Her moat has been breached, terribly. She’s trying to raise the drawbridges again.

She’s glad she isn’t working now. Before Percy was born, and sporadically thereafter, she did freelance writing and consulting work for nonprofits. But between the gallery and the money she inherited from her parents, she didn’t really need to work. She stayed busy caring for her husband and son, keeping her house, knitting and reading and traveling. She has never felt bored or lonely. She has led a simple, quiet life, and has loved it, and if the quiet now seems more suffocating than soothing, well, she suspects she would feel that way whatever she’d spent her time doing. At least she knows how to enjoy her own company, how to treasure silence.

The morning after the note arrives from Reno, Anna walks the dog, as usual. When she gets back to the house, there’s a strange car in the driveway.

Anna, still half a block away, stops, nerves taut. The car’s a blue Prius. She doesn’t know anyone who drives a blue Prius. If the car were a police car, she’d keep walking, hoping that maybe the police have brought Percy’s ashes home. But she doesn’t know who this is, can’t imagine who it might be.

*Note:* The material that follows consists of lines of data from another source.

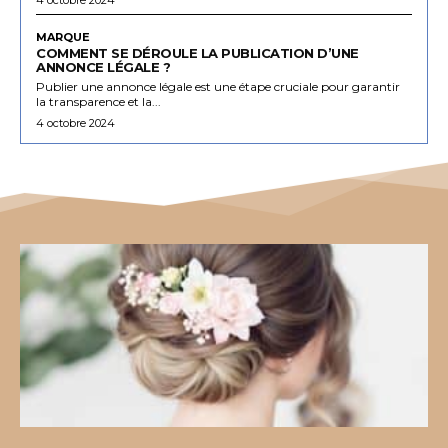
MARQUE
COMMENT SE DÉROULE LA PUBLICATION D’UNE
ANNONCE LÉGALE ?
Publier une annonce légale est une étape cruciale pour garantir
la transparence et la...
4 octobre 2024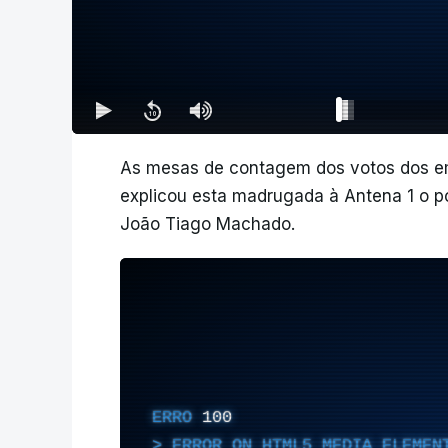
As mesas de contagem dos votos dos em
explicou esta madrugada à Antena 1 o p
João Tiago Machado.
ERRO
100
ERROR ON HTML5 MEDIA ELEMEN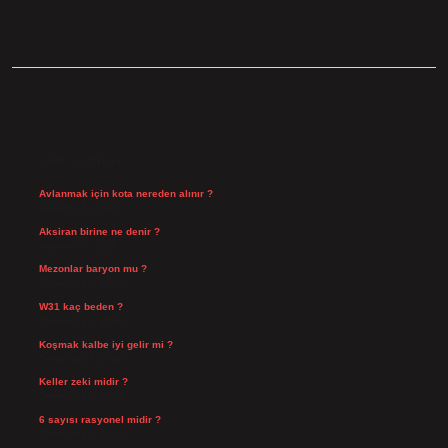
SIDEBAR
SON YAZILAR
Avlanmak için kota nereden alınır ?
Ağustos 5, 2026
Aksiran birine ne denir ?
Ağustos 3, 2026
Mezonlar baryon mu ?
Temmuz 29, 2026
W31 kaç beden ?
Temmuz 29, 2026
Koşmak kalbe iyi gelir mi ?
Temmuz 27, 2026
Keller zeki midir ?
Temmuz 25, 2026
6 sayısı rasyonel midir ?
Temmuz 24, 2026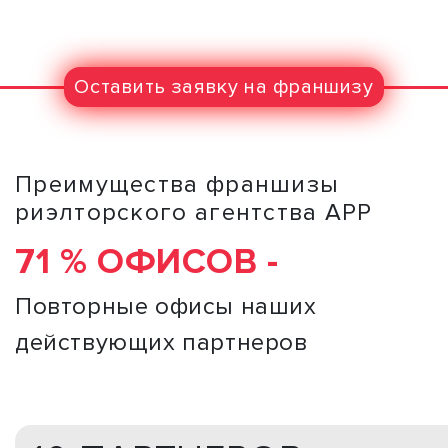
Оставить заявку на франшизу
Преимущества франшизы
риэлторского агентства АРР
71 % ОФИСОВ -
Повторные офисы наших
действующих партнеров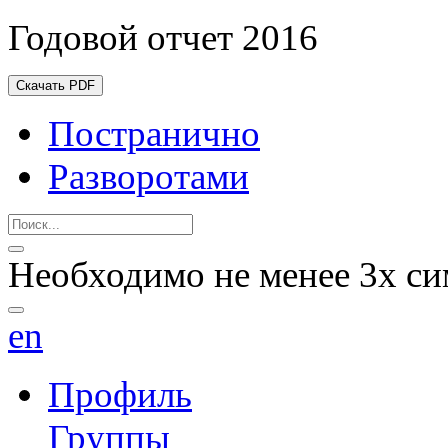
Годовой отчет 2016
Скачать PDF
Постранично
Разворотами
Необходимо не менее 3х си
en
Профиль
Группы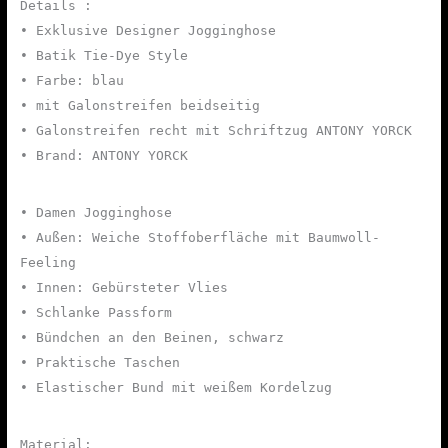
Details :
• Exklusive Designer Jogginghose
• Batik Tie-Dye Style
• Farbe: blau
• mit Galonstreifen beidseitig
• Galonstreifen recht mit Schriftzug ANTONY YORCK
• Brand: ANTONY YORCK
• Damen Jogginghose
• Außen: Weiche Stoffoberfläche mit Baumwoll-
Feeling
• Innen: Gebürsteter Vlies
• Schlanke Passform
• Bündchen an den Beinen, schwarz
• Praktische Taschen
• Elastischer Bund mit weißem Kordelzug
Material:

Bart, next to her, looks up inquiringly. “I don’t know,” she says. “Sit, Bart.”

Bart sits. It’s impossible to own any dog as large as an Irish Wolfhound without investing in a great many obedience classes, and Bart is exquisitely trained.

Anna stands squinting at the blue Prius. Is anyone inside? If she moved a few feet closer to the house, she’d be able to tell if someone’s at the door, but she feels paralyzed. And then she sees someone emerging from behind the car, someone waving and calling out to her. “Anna! There you are!”

An elderly woman wearing a garish orange and green plaid coat, her slight frame topped with a frizzy mass of snow-white hair. William’s mother.

*   *   *

Two weeks after the funeral, Jeremy moves back into the house. He doesn’t feel right staying at Hen’s anymore, although she and Ed say he can stay as long as he likes. He doesn’t want to go back to the dorm, either; he might not want that even if he had any interest in returning to school.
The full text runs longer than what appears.